Revision zurückgewiesen wegen Aussichtslosigkeit; Analogie von §1066 ZPO nicht generell ausgeschlossen
KI-Zusammenfassung
Der Kläger legte Revision gegen das Berufungsurteil ein; der BGH weist die Revision durch Beschluss auf seine Kosten zurück. Die Zulassungsvoraussetzungen lagen nicht vor und die Revision hatte nach § 552a Satz 1 ZPO keine Aussicht auf Erfolg. Der Senat stellte fest, dass Art. 101 Abs. 1 Satz 2 GG ein generelles Analogieverbot für Zuständigkeitsregelungen nicht begründet und Lücken richterlich geschlossen werden können. Die Stellungnahme des Klägers änderte daran nichts.

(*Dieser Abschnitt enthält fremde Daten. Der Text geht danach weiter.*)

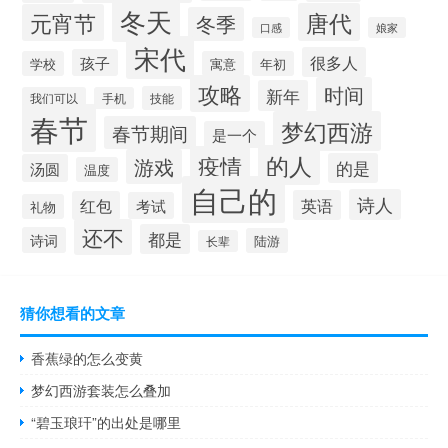
冬天
唐代
元宵节
冬季
口感
娘家
宋代
很多人
孩子
学校
寓意
年初
攻略
时间
新年
技能
我们可以
手机
春节
梦幻西游
春节期间
是一个
的人
疫情
游戏
的是
汤圆
温度
自己的
诗人
英语
红包
考试
礼物
还不
都是
诗词
陆游
长辈
猜你想看的文章
香蕉绿的怎么变黄
梦幻西游套装怎么叠加
“碧玉琅玕”的出处是哪里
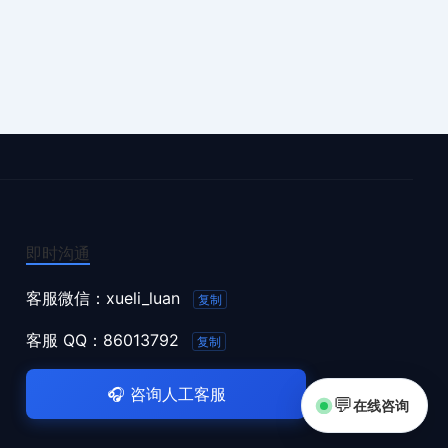
即时沟通
客服微信：
xueli_luan
复制
客服 QQ：
86013792
复制
🎧
咨询人工客服
💬
在线咨询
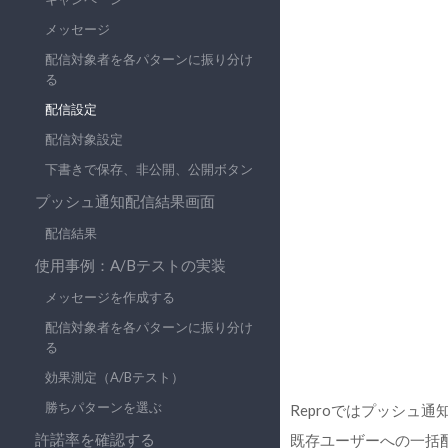
メッセージ
配信対象者を各パターンに振り分け
る
配信設定
配信対象設定
下書きで保存、非公開、公開ボタン
プッシュ通知配信結果画面
配信結果
使用事例：A/Bテストの実装
メッセージを作成する
配信対象者を各パターンに振り分け
る
効果測定（A/Bテスト）
勝ちパターンを選ぶ
Reproではプッシュ
許諾率を確認する
既存ユーザーへの一括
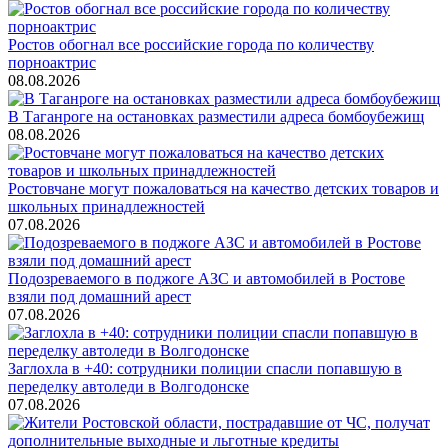
Ростов обогнал все российские города по количеству
порноактрис
08.08.2026
В Таганроге на остановках разместили адреса бомбоубежищ
08.08.2026
Ростовчане могут пожаловаться на качество детских товаров и
школьных принадлежностей
07.08.2026
Подозреваемого в поджоге АЗС и автомобилей в Ростове
взяли под домашний арест
07.08.2026
Заглохла в +40: сотрудники полиции спасли попавшую в
переделку автоледи в Волгодонске
07.08.2026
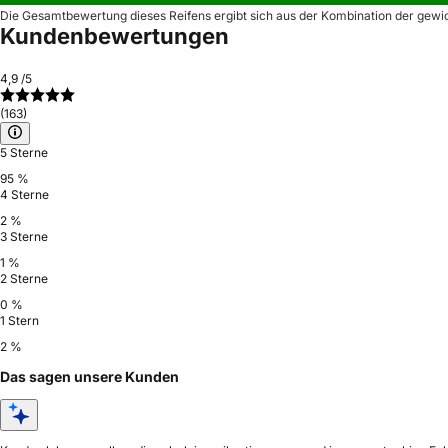
Die Gesamtbewertung dieses Reifens ergibt sich aus der Kombination der gewi
Kundenbewertungen
4,9
/5
(163)
5 Sterne
95 %
4 Sterne
2 %
3 Sterne
1 %
2 Sterne
0 %
1 Stern
2 %
Das sagen unsere Kunden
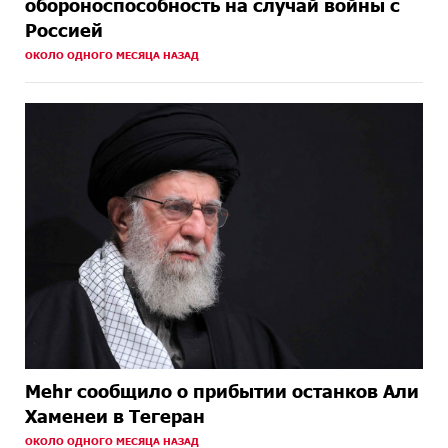
обороноспособность на случай войны с
Россией
ОКОЛО ОДНОГО МЕСЯЦА НАЗАД
Mehr сообщило о прибытии останков Али
Хаменеи в Тегеран
ОКОЛО ОДНОГО МЕСЯЦА НАЗАД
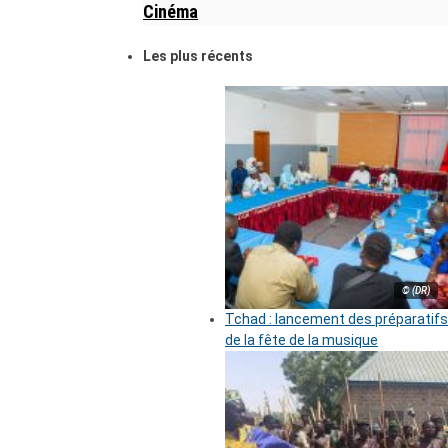
Cinéma
Les plus récents
© (DR)
Tchad : lancement des préparatifs
de la fête de la musique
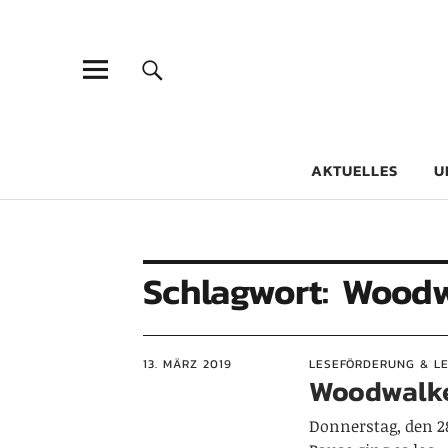
Goethe-Gy
DICHTER AM SCHÜLER
AKTUELLES
U
Schlagwort:
Woodw
13. MÄRZ 2019
LESEFÖRDERUNG & L
Woodwalke
Donnerstag, den 28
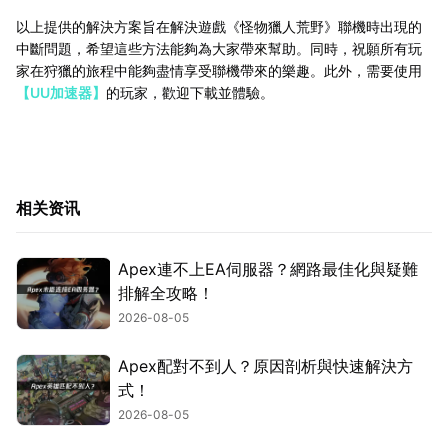
以上提供的解決方案旨在解決遊戲《怪物獵人荒野》聯機時出現的
中斷問題，希望這些方法能夠為大家帶來幫助。同時，祝願所有玩
家在狩獵的旅程中能夠盡情享受聯機帶來的樂趣。此外，需要使用
【UU加速器】
的玩家，歡迎下載並體驗。
相关资讯
Apex連不上EA伺服器？網路最佳化與疑難
排解全攻略！
2026-08-05
Apex配對不到人？原因剖析與快速解決方
式！
2026-08-05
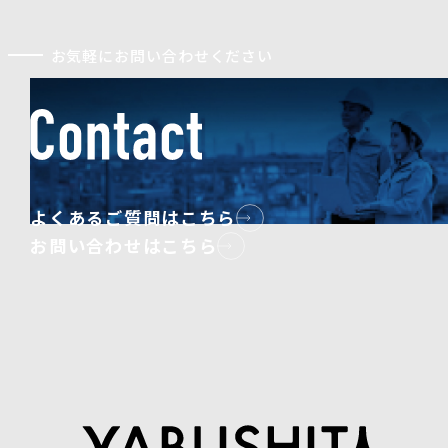
お気軽にお問い合わせください
よくあるご質問はこちら
お問い合わせはこちら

Ausgang: Revision des Klägers mangels Zulassungsgrund und ohne Aussicht auf Erfolg gemäß § 552a Satz 1 ZPO verworfen
Abstrakte Rechtssätze
Eine Revision ist nach § 552a Satz 1 ZPO zurückzuweisen, wenn sie keine hinreichende Aussicht auf Erfolg aufweist.
Art. 101 Abs. 1 Satz 2 GG steht der analogen Anwendung von Zuständigkeitsvorschriften nicht generell entgegen.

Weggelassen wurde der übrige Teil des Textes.